The hugely popular torrent news site also asked Ford if any a certain music industry company or entity had sponsored the paper or financed the study.

Ford replied and said that they did a lot of work in the copyright business.

And because of that, he had run into problems of this type in numerous other settings.

He cited examples of SDARS III case which took place before the CRB.

Ford also told TorrentFreak that he wanted to do some research on the music industry revenue topic for a long time and finally managed to get things in motion just recently.

He also told TorrentFreak that the Phoenix Center did not take money in order to perform particular projects.

The only time it does so is when the government itself asks the center to work on a given project.

Even then, Ford said, they indicate within the paper where the funding came from and that the research received funding for that project.

He ended his comment by saying that the authors of the study clearly mentioned in the paper that the study relied heavily on RIAA provided data.

Of Course, The Study Doesn’t Answer The Main Question

And what was the main question you may ask?

Well, TorrentFreak specifically asked if the paper received some form of funding from organizations such as RIAA and IFPI.

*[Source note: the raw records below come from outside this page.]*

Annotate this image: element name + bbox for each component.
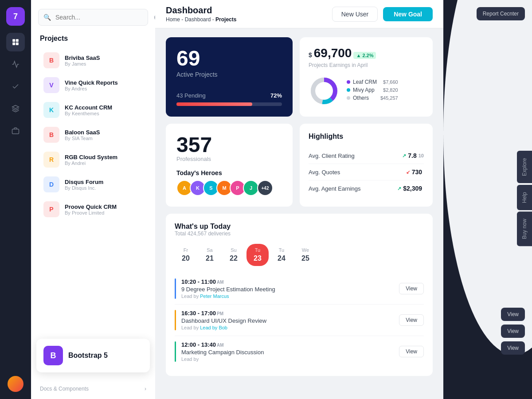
top-cards-row: 69 Active Projects 43 Pending 72% $ 69,7… [166, 37, 433, 117]
earnings-badge: ▲ 2.2% [353, 52, 376, 59]
left-nav: 7 [0, 0, 31, 399]
user-number-badge[interactable]: 7 [6, 7, 25, 26]
event-lead-link[interactable]: Peter Marcus [200, 293, 229, 299]
breadcrumb: Home - Dashboard - Projects [166, 16, 236, 23]
breadcrumb-sep2: - [212, 16, 215, 23]
sidebar-footer[interactable]: Docs & Components › [31, 386, 155, 392]
side-tab[interactable]: Buy now [517, 212, 532, 246]
legend-item: Mivy App $2,820 [347, 87, 398, 93]
day-item[interactable]: We 25 [294, 244, 317, 266]
highlights-title: Highlights [309, 133, 424, 141]
professionals-card: 357 Professionals Today's Heroes AKSMPJ+… [166, 124, 293, 207]
schedule-title: What's up Today [175, 223, 424, 231]
project-item[interactable]: V Vine Quick Reports By Andres [35, 73, 152, 98]
docs-link[interactable]: Docs & Components [40, 386, 89, 392]
project-item[interactable]: K KC Account CRM By Keenthemes [35, 98, 152, 122]
day-name: Sa [207, 247, 212, 253]
view-button-3[interactable]: View [501, 341, 525, 355]
highlight-label: Avg. Client Rating [309, 153, 355, 159]
day-item[interactable]: Sa 21 [199, 244, 221, 266]
project-item[interactable]: B Baloon SaaS By SIA Team [35, 122, 152, 147]
day-item[interactable]: Fr 20 [175, 244, 197, 266]
earnings-label: Projects Earnings in April [309, 62, 424, 68]
nav-icon-grid[interactable] [6, 33, 25, 51]
project-item[interactable]: P Proove Quick CRM By Proove Limited [35, 197, 152, 222]
event-view-button[interactable]: View [399, 346, 424, 357]
event-lead-link[interactable]: Lead by Bob [200, 325, 227, 330]
day-item[interactable]: Tu 24 [270, 244, 293, 266]
project-item[interactable]: B Briviba SaaS By James [35, 48, 152, 73]
user-avatar[interactable] [8, 376, 23, 392]
nav-icon-check[interactable] [6, 77, 25, 96]
content-area: 69 Active Projects 43 Pending 72% $ 69,7… [155, 28, 443, 399]
event-bar [175, 310, 176, 330]
project-item[interactable]: D Disqus Forum By Disqus Inc. [35, 172, 152, 197]
progress-bar-fill [176, 102, 252, 106]
project-icon: B [43, 127, 59, 143]
project-icon: R [43, 152, 59, 168]
day-number: 21 [206, 254, 214, 262]
legend-name: Leaf CRM [353, 79, 377, 85]
legend-dot [347, 96, 350, 100]
pending-pct: 72% [270, 92, 282, 99]
event-item: 10:20 - 11:00AM 9 Degree Project Estimat… [175, 273, 424, 305]
new-goal-button[interactable]: New Goal [383, 7, 433, 21]
view-button-2[interactable]: View [501, 325, 525, 338]
project-icon: P [43, 201, 59, 217]
project-by: By Disqus Inc. [65, 185, 103, 191]
professionals-count: 357 [176, 134, 282, 156]
project-icon: K [43, 102, 59, 118]
breadcrumb-home[interactable]: Home [166, 16, 180, 23]
side-tab[interactable]: Explore [517, 151, 532, 183]
project-name: KC Account CRM [65, 104, 112, 111]
sidebar-search-container: 🔍 ⚙ [38, 9, 148, 26]
event-ampm: PM [217, 311, 223, 316]
stats-row: 357 Professionals Today's Heroes AKSMPJ+… [166, 124, 433, 207]
page-title: Dashboard [166, 5, 236, 16]
pending-count: 43 Pending [176, 92, 206, 99]
pending-row: 43 Pending 72% [176, 92, 282, 99]
day-item[interactable]: Tu 23 [246, 244, 269, 266]
day-number: 23 [254, 254, 262, 262]
highlight-label: Avg. Quotes [309, 169, 340, 176]
day-item[interactable]: Su 22 [223, 244, 245, 266]
day-number: 24 [278, 254, 286, 262]
legend-value: $7,660 [383, 79, 398, 85]
promo-text: Bootstrap 5 [68, 352, 108, 360]
day-number: 25 [301, 254, 309, 262]
heroes-label: Today's Heroes [176, 169, 282, 176]
earnings-amount-row: $ 69,700 ▲ 2.2% [309, 46, 424, 60]
legend-item: Leaf CRM $7,660 [347, 79, 398, 85]
project-by: By Proove Limited [65, 210, 117, 215]
view-btns-area: View View View [501, 308, 525, 355]
report-btn-area: Report Cecnter [477, 7, 525, 20]
legend-dot [347, 88, 350, 92]
header-left: Dashboard Home - Dashboard - Projects [166, 5, 236, 23]
nav-icon-briefcase[interactable] [6, 121, 25, 140]
day-number: 20 [182, 254, 190, 262]
breadcrumb-dashboard[interactable]: Dashboard [185, 16, 211, 23]
nav-icon-layers[interactable] [6, 99, 25, 118]
svg-rect-3 [16, 43, 19, 45]
promo-box: B Bootstrap 5 [36, 339, 150, 372]
project-name: Disqus Forum [65, 179, 103, 185]
report-center-button[interactable]: Report Cecnter [477, 7, 525, 20]
view-button-1[interactable]: View [501, 308, 525, 321]
new-user-button[interactable]: New User [332, 7, 378, 22]
event-view-button[interactable]: View [399, 314, 424, 326]
days-row: Fr 20 Sa 21 Su 22 Tu 23 Tu 24 We 25 [175, 244, 424, 266]
sidebar-title: Projects [31, 35, 155, 48]
nav-icon-chart[interactable] [6, 55, 25, 74]
event-time: 10:20 - 11:00AM [181, 278, 394, 285]
day-name: Su [231, 247, 236, 253]
event-name: 9 Degree Project Estimation Meeting [181, 286, 394, 293]
search-input[interactable] [38, 9, 148, 26]
filter-button[interactable]: ⚙ [149, 9, 155, 26]
sidebar-arrow-icon: › [145, 386, 146, 392]
project-item[interactable]: R RGB Cloud System By Andrei [35, 147, 152, 172]
legend-value: $2,820 [383, 87, 398, 93]
event-view-button[interactable]: View [399, 283, 424, 294]
side-tab[interactable]: Help [517, 185, 532, 210]
highlights-card: Highlights Avg. Client Rating ↗7.8 10 Av… [300, 124, 433, 207]
schedule-subtitle: Total 424,567 deliveries [175, 231, 424, 237]
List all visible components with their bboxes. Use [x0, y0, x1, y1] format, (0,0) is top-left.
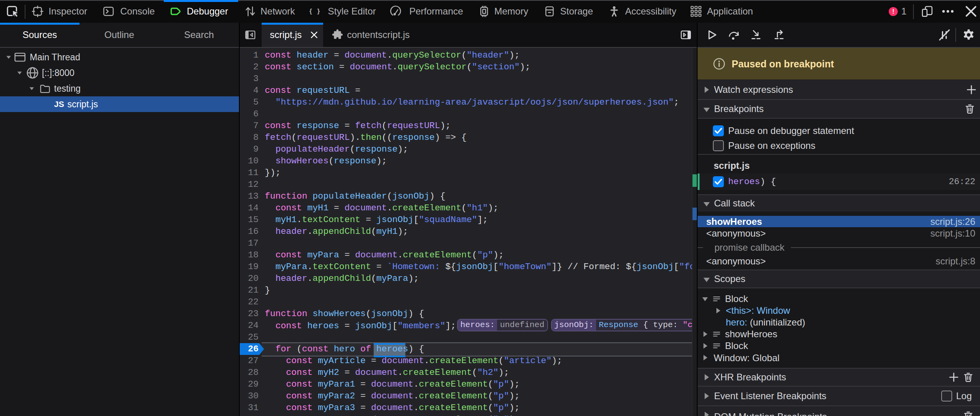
svg-text:}: } [317, 7, 320, 14]
svg-text:{: { [309, 7, 312, 14]
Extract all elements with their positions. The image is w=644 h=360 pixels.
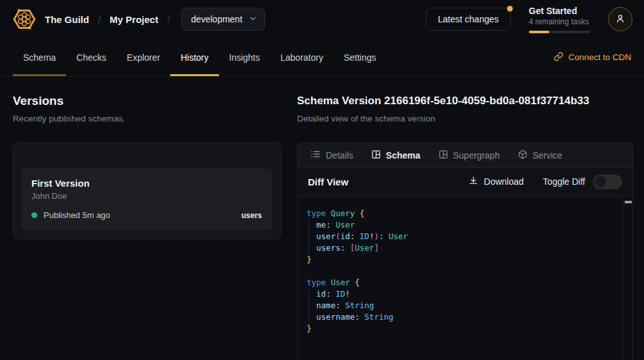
published-status-dot [31,212,37,218]
person-icon [615,13,626,26]
version-status: Published 5m ago [44,210,110,220]
notification-dot [507,6,513,12]
get-started-subtitle: 4 remaining tasks [529,17,590,27]
schema-view-tabs: Details Schema [298,143,632,168]
nav-tab-settings[interactable]: Settings [334,38,387,76]
environment-select[interactable]: development [181,8,264,31]
tab-service[interactable]: Service [509,143,572,167]
version-detail-title: Schema Version 2166196f-5e10-4059-bd0a-0… [297,93,633,109]
breadcrumb: The Guild / My Project / development [45,8,265,31]
environment-select-value: development [191,14,242,24]
cube-icon [518,150,527,161]
latest-changes-label: Latest changes [438,14,499,24]
main-content: Versions Recently published schemas. Fir… [0,77,644,360]
code-scrollbar[interactable] [624,196,632,360]
toggle-diff-label: Toggle Diff [543,176,585,187]
hive-logo-icon[interactable] [12,6,37,32]
tab-supergraph[interactable]: Supergraph [430,143,509,167]
link-icon [554,52,563,63]
get-started-title: Get Started [529,6,590,17]
nav-tab-history[interactable]: History [170,38,219,76]
version-author: John Doe [31,191,262,201]
main-nav: Schema Checks Explorer History Insights … [0,38,644,77]
download-button[interactable]: Download [469,176,524,187]
user-avatar-button[interactable] [608,7,632,31]
connect-to-cdn-link[interactable]: Connect to CDN [554,52,631,63]
versions-subtitle: Recently published schemas. [13,113,282,124]
versions-title: Versions [13,93,282,109]
nav-tab-explorer[interactable]: Explorer [117,38,170,76]
version-detail-subtitle: Detailed view of the schema version [297,113,633,124]
schema-view-panel: Details Schema [297,143,633,360]
layout-columns-icon [439,150,448,161]
get-started-progress-fill [529,31,549,33]
toggle-diff-switch[interactable] [593,175,622,189]
version-detail-panel: Schema Version 2166196f-5e10-4059-bd0a-0… [297,93,633,360]
diff-view-title: Diff View [308,176,348,187]
diff-view-toolbar: Diff View Download Toggle Diff [298,168,632,196]
nav-tabs: Schema Checks Explorer History Insights … [13,38,387,76]
service-badge: users [241,211,262,220]
breadcrumb-separator: / [167,14,170,25]
download-icon [469,176,478,187]
versions-panel: Versions Recently published schemas. Fir… [13,93,282,360]
scrollbar-thumb[interactable] [625,201,632,203]
switch-knob [595,176,606,187]
nav-tab-checks[interactable]: Checks [66,38,117,76]
code-block[interactable]: type Query { me: User user(id: ID!): Use… [298,196,624,360]
tab-schema[interactable]: Schema [362,143,430,167]
version-name: First Version [31,177,262,189]
top-header: The Guild / My Project / development Lat… [0,0,644,38]
breadcrumb-project[interactable]: My Project [109,14,158,25]
nav-tab-insights[interactable]: Insights [219,38,270,76]
breadcrumb-org[interactable]: The Guild [45,14,89,25]
breadcrumb-separator: / [98,14,101,25]
get-started-progressbar [529,31,590,33]
header-actions: Latest changes Get Started 4 remaining t… [426,6,632,33]
schema-code-viewer: type Query { me: User user(id: ID!): Use… [298,196,632,360]
chevron-down-icon [249,14,257,24]
list-icon [310,149,321,161]
layout-columns-icon [371,150,381,161]
get-started-widget[interactable]: Get Started 4 remaining tasks [529,6,590,33]
version-list-item[interactable]: First Version John Doe Published 5m ago … [21,168,272,230]
latest-changes-button[interactable]: Latest changes [426,8,511,31]
nav-tab-laboratory[interactable]: Laboratory [270,38,334,76]
nav-tab-schema[interactable]: Schema [13,38,66,76]
tab-details[interactable]: Details [302,143,362,167]
versions-list: First Version John Doe Published 5m ago … [13,142,282,240]
app-window: The Guild / My Project / development Lat… [0,0,644,360]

TorrentFreak also asked if there were any other donors or even supports of the study and of The Phoenix Center.

At the time of writing, the authors of the study did not respond to these questions.

Conclusion

This isn’t the first time The Phoenix Center has produced a study on a specific industry.

In fact, the center has produced several papers.

Most of those papers were pro-industry.

Before the “YouTube” study, The Phoenix Center also published another study which criticized Megaupload.

And naturally, that study received applause from rightsholders groups such as the MPAA.

MPAA, as we all know, has never liked internet platforms such as Megaupload and has voiced its criticism about Megaupload in the past as well.